Selesai

651 78 27
                                        

— ᴛʜᴇ ʙᴇꜱᴛ ᴍᴏᴍ —

Starla memandang teduh ke arah ranjang rumah sakit yang menjadi tempat Embun dirawat. Di kursi dekat ranjang rumah sakit itu ada dr. Jelita, seorang dokter ahli sekaligus sahabat Embun. Dia benar-benar setia menemani sahabatnya, padahal sebelumnya dia sempat marah karena sahabatnya terus mengatakan omong kosong.

"Dari dulu, Embun tidak punya keluarga," ungkap Jelita. "Dia bilang, dia hidup kesusahan sendirian, jadi saat aku ketemu sama dia, aku temani dia terus."

Starla melangkah mendekat.

"Saat dia masih sehat, sampai dia sakit seperti sekarang, aku terus temani dia," tutur Jelita. "Jadi, aku tidak boleh menyesal jika suatu waku Tuhan mengambilnya, bukan? Sebab aku sudah banyak menghabiskan waktu dengannya."

"Tuhan lebih menginginkannya, begitu maksudmu?" tanya Starla.

Jelita mengangguk. "Ya, itu maksudku. Tuhan jauh lebih menginginkannya, dan Tuhan adalah sebaik-baiknya perencana dalam hidup setiap insan."

"Parah banget, ya?"

"Prediksi-ku, dia harusnya bangun dari satu jam yang lalu, tapi sampai sekarang belum juga," ungkap Jelita. "Ini bukan parah lagi, tapi sangat parah."

Starla mengulurkan tangannya pada wajah Embun, jemarinya itu mulai mengusap-usap dahi gadis yang sudah baik menggantikan perannya sebagai seorang ibu bagi anak-anak. Dia disebut berhasil menjadi seorang ibu yang baik, meskipun tidak berpengalaman tetapi berkat dia, anak-anak yang takut akan sesosok ibu menjadi lebih menerima.

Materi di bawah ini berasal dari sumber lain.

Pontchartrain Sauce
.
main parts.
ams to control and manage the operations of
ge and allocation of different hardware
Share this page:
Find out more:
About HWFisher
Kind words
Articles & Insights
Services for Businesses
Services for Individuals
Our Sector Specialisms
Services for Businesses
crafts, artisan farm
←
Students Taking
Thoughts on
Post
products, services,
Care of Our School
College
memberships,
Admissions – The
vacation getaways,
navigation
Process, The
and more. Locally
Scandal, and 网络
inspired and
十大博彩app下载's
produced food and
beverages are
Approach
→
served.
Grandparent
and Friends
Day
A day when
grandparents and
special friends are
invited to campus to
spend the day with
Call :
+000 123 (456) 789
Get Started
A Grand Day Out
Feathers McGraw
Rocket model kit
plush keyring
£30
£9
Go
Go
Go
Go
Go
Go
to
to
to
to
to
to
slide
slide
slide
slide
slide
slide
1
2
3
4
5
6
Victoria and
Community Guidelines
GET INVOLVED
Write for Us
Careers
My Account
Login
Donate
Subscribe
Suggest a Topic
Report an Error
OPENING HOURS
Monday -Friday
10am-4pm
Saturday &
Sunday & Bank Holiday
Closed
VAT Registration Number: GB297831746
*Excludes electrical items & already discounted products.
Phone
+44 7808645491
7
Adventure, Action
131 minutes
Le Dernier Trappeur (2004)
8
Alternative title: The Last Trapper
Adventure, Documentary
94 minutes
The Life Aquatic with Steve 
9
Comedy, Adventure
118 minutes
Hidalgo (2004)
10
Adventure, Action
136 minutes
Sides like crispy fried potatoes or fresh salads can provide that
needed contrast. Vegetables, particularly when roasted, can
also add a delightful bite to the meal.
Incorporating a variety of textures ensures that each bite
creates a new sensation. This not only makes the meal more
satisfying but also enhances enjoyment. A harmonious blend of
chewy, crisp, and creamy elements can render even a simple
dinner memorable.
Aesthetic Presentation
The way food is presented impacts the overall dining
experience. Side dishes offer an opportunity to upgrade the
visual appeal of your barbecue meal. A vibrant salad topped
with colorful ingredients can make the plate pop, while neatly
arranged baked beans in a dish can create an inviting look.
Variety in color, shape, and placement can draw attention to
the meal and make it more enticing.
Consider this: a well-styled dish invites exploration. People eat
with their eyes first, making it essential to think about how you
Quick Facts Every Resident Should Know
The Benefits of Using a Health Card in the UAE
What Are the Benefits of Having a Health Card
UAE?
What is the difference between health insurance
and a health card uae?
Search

"Ginjalnya cocok dengan Nadin," ucap Jelita dengan sedikit keraguan. "Nadin membutuhkannya, bukan? Kamu datang ke sini untuk memohon bantuan itu, kan?"

Starla menggeleng. "Tidak. Kedatanganku ke sini bukan untuk itu, tapi untuk memastikan keadaannya."

"Tapi kamu tahu, kan? Kalau ginjalnya Embun ini cocok sama Nadin, dan Nadin membutuhkan donor segera."

"Aku tahu," aku Starla. "Tapi sungguh, aku datang ke sini untuk memastikan keadaannya. Aku khawatir, apalagi setelah mendengar kalau hidupnya sudah sangat menderita."

Jemarinya bergerak, tentu saja menjadi sebuah pertanda kalau Embun mulai menemukan kesadarannya. Jelita beranjak berdiri, ia meraih lengan Embun untuk memastikan denyutnya. Ini nyata, Embun berhasil menemui kesadarannya kembali.

"Mbun!" panggil Jelita teramat sangat bahagia. "Hei, Embun. Aku tahu, aku tahu, aku tahu kamu akan bangun, aku tahu kamu bisa melewati semua itu, aku tahu."

"Jel~" panggil Embun dengan suara yang serak. Ia menyungging seulas senyum padanya. "Sakitnya kebangetan ini, kalau distop semuanya bisa, ngga?"

"Mbun, jangan bicara begitu, deh."

"Aku masih ngantuk, nih," ucap Embun. "Tapi aku harus lihat dulu muka kamu, Jel."

"Maksud kamu?"

Embun tertawa kecil. "Samar banget, buram, aku ngga bisa lihat kamu, terus yang di sebelah sini siapa? Ada orang lain selain kamu di sini, kan?"

"Ini aku," sahut Starla.

"Owh~" Embun manggut-manggut pelan. "Bunda yang jahat itu, ya? Haha, kenapa kamu di sini?"

"Sembuh, Mbun," ucap Starla.

"Bunda," panggil Embun. "Boleh, kan? Aku mengantuk, kalo ngga keberatan bisa tepuk-tepuk bagian lengan, ngga? Biar tidurnya nyenyak."

Starla menatap ke arah Jelita terlebih dahulu, baru setelah  mendapat persetujuan darinya ia menuruti permintaan Embun. Starla tidak hanya menepuk-nepuk lengan Embun sebagai pengantar tidurnya, tapi Starla pun menambahkan senandung menenangkan untuknya.